Build at least one army town. (at least 4+ hills, decent food and stuff. Make workshops around it too so you spend all that surplus food) HE+Ironworks in this city makes it crank out troops fast! Rest of the cities just plain commerce or most likely hybrid. (cottage up grasslands/rivers farm plains etc to get max amount of tiles worked)

Most of your post is nice, but I strongly disagree with HE and Ironworks on the same city. They should definitely be each in one of your 2 top production cities, combined with West Point or maybe Red Cross.
 
so say i started off in a fairly...flat place. kinda like towards the bottom of the continent, lot of plains/desert, tundra...not so much floodplains and hills (but a few) which would be better to run?

and what is HE?
 
Most of your post is nice, but I strongly disagree with HE and Ironworks on the same city. They should definitely be each in one of your 2 top production cities, combined with West Point or maybe Red Cross.

Depends on the production output of the HE city of course, i rarely get to the point where i build either Red Cross or West Point ;) (game is won before i get those techs)

But it's just an example how i do it, as i mentioned it's no sure thing about any of my post :p
 
if you're not running a SE with Romans then you're losing out on a very solid UB.
untrue
You only need the forum in the GP farm.
With the romans, the good thing is you can have more than one GP farm, without polluting the pool.
This doesn't mean you should run a SE.
In fact, if you go all out warmongering, you're going to need all the commerce you can get = CE FTW.
Dominating in 1000 AD is a lot better than somewhat getting a upper hand in 1900 AD.

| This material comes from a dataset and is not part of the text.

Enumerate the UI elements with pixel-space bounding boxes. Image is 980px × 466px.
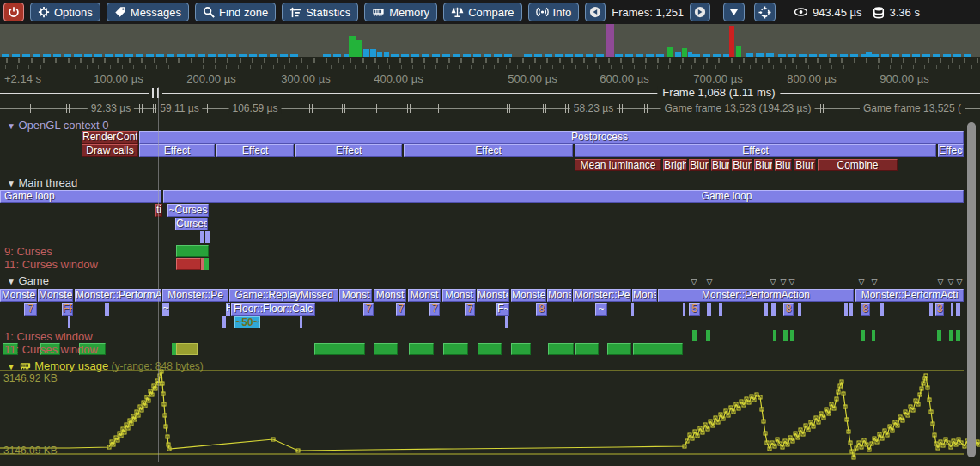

This really isn't playing civ4, it's so very specific to the romans that you really shouldn't try learning the game this way.
However, here is my strat for the romans :
Phase 1- (worker techs), try to settle a high production city
Phase 2- BW, IW, you need iron. settling on the ice is not the best option, but sometimes you just don't have any choice
phase 3- writing, alphabet (trade for maths if possible), build a massive praetorians army. 3 praetorians are enough to start a war, if you build reinforcements all the time. Keep all the good cities (not the size 1, no resource filler cities)
Phase 4: you live on the plunder money/extortion money. You may be able to tech a bit further :currency/code of laws/construction. You don't build courthouses, you whip them in large cities. Use all high food cities as GP farms. Great merchants are just as good as great scientists = you can stay in slavery, just whip libraries and forums.
This phase ends when there are no more enemies on your landmass :) .
This isn't a fast teching game, but who cares, the game is over.
 
if you go all out warmongering you can run 0% science and get your beakers from scientists and use merchants to keep afloat. the ub then helps you generate GSs and GMs, the former which you can use to lightbulb and trade techs to keep up and the latter which you can use on a trade mission to keep afloat to run scientists.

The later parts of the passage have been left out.